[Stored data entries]
•••••

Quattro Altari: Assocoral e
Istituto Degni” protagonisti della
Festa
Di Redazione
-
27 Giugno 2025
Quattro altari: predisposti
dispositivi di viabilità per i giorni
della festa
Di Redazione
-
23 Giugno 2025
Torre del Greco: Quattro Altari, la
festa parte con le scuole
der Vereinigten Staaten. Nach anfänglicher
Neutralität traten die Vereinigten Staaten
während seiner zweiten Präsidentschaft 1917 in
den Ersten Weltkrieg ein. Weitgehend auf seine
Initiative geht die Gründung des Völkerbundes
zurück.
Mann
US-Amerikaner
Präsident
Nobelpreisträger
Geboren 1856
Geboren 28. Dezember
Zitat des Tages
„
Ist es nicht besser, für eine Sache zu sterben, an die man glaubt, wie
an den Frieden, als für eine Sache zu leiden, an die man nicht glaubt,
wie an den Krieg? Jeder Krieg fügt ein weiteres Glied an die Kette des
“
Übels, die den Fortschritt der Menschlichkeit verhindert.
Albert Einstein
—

•••••

- THE TASK: Each entry should be written out again exactly, with no word left out.

- EXERCISE ANSWER:
Quattro Altari: Assocoral e
Istituto Degni” protagonisti della
Festa
Di Redazione
-
27 Giugno 2025
Quattro altari: predisposti
dispositivi di viabilità per i giorni
della festa
Di Redazione
-
23 Giugno 2025
Torre del Greco: Quattro Altari, la
festa parte con le scuole
der Vereinigten Staaten. Nach anfänglicher
Neutralität traten die Vereinigten Staaten
während seiner zweiten Präsidentschaft 1917 in
den Ersten Weltkrieg ein. Weitgehend auf seine
Initiative geht die Gründung des Völkerbundes
zurück.
Mann
US-Amerikaner
Präsident
Nobelpreisträger
Geboren 1856
Geboren 28. Dezember
Zitat des Tages
„
Ist es nicht besser, für eine Sache zu sterben, an die man glaubt, wie
an den Frieden, als für eine Sache zu leiden, an die man nicht glaubt,
wie an den Krieg? Jeder Krieg fügt ein weiteres Glied an die Kette des
“
Übels, die den Fortschritt der Menschlichkeit verhindert.
Albert Einstein
—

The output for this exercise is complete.